The term sports camps conjures many images, from splashing around in the YMCA pool to running soccer drills under the mid-summer heat. These days, there are so many camps to choose from, it is sometimes confusing when you are trying to pick the right one. Follow these guidelines for assessing an athlete's age, ability and skill, and choosing the camp that best suits their needs.
If the athlete enjoys a variety of activities, look for a recreational or beginner camp that covers a number of sports, and emphasizes learning the basics in a fun and positive environment. These camps are often held at a local school or recreation facility.
Research the camps in your area and talk to people that have gone to those camps. Contact the coaches to find out what kind of environment the camp has and what their goals and priorities are for the session.

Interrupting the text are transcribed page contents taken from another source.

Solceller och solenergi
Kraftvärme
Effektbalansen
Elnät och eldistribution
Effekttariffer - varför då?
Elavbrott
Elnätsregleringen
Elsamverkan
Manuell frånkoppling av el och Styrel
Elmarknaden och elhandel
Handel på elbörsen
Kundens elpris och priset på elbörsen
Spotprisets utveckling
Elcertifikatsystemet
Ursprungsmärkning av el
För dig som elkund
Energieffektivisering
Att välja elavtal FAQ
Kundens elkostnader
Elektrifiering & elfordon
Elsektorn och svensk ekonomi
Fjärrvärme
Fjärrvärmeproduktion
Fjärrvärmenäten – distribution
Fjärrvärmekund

Grant Serafy, head soccer coach at Mercer University says that you should, "See if the staff has the credentials to match the experience the athlete wants. Who makes up the staff is one of the most important elements of a good camp."
Above all, decide what kind of experience the athlete wants to have. Is it more important that they go to the same camp as their best friend, or that they go to the camp with the best coaching staff?

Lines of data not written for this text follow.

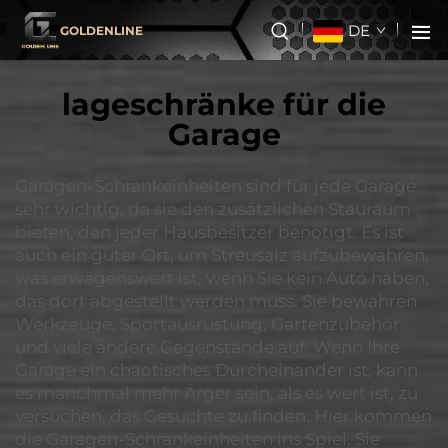
DE
GOLDENLINE
lageschränke für die
Garage
Garagen-Schrankeinheiten sind für jede Garage
sehr wichtig, da sie den zusätzlichen Stauraum
bieten, den jeder Hausbesitzer benötigt. Es ist
auch ein guter Ort, um Streusalz aufzubewahren,
was erwägenswert ist, wenn Sie kein Auto haben,
das dort abgestellt werden muss. Sie bewahren
Werkzeuge, Sportausrüstung, Gartenzubehör
und viele andere Gegenstände auf. Wenn Ihre
Garage ein chaotisches Durcheinander ist, kann
es manchmal mehr Ärger sein, als es wert ist, zu
versuchen, das Gesuchte zu finden. Hier kommen
die Garagen-Schrankeinheiten ins Spiel. Sie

Don't forget adventure or extreme sports camps. These offer a new twist on the traditional camp experience, by letting kids break away from the norm and learn to surf, skateboard, ride BMX, mountain bike, and more. Camps aren't just about developing athletic skills. They are a place for kids to develop valuable social and life skills too.

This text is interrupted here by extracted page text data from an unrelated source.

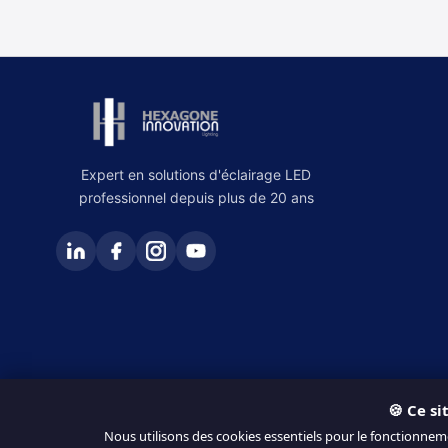
Expert en solutions d'éclairage LED
professionnel depuis plus de 20 ans
🍪 Ce si
© 2026 Hexagone Innovation. Tous droits réservés.
Nous utilisons des cookies essentiels pour le fonctionnem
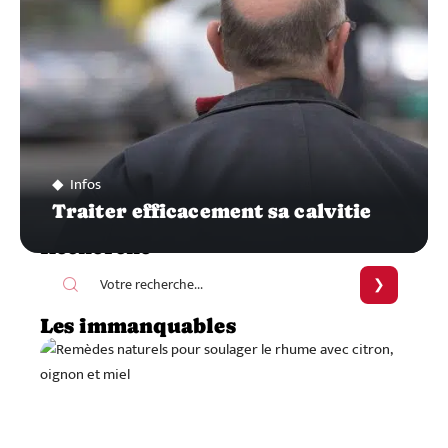
Infos
Traiter efficacement sa calvitie
Recherche
Les immanquables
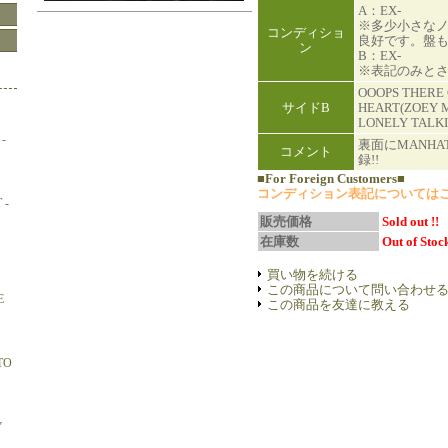
A：EX-
※多少小さな
コンディショ
良好です。盤
ン
B：EX-
※表記のみと
OOOPS THERE
サイドB
HEART(ZOEY MI
LONELY TALKI
-
裏面にMANHA
コメント
録!!
■For Foreign Customers■
コンディション表記については
 -
販売価格
Sold out !!
在庫数
Out of Stock
買い物を続ける
この商品について問い合わせ
E
この商品を友達に教える
TO
Y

If the athlete has developed a passion for a single sport they are probably ready to attend an intermediate or advanced camp where they can hone their skills, increase their knowledge and feed their passion. But don't rely on the camps you are already familiar with.
Jillian Albee of Adrenaline Lacrosse says, "Different camps offer different focus, skills, coaches, people, location, facilities, program structure and expectations. The list goes on and on."
If your son or daughter is interested in playing sports in college, look into camps at local and regional colleges. This will give the athlete exposure to the elite camp environment.
No matter which level of camp you choose, there may be varying skill groups within that camp. Participants may be put in the lower group because of their age, despite having the experience of kids in the upper levels. If you feel the athlete would benefit more from a different level, don't be afraid to ask if they can be moved up or down.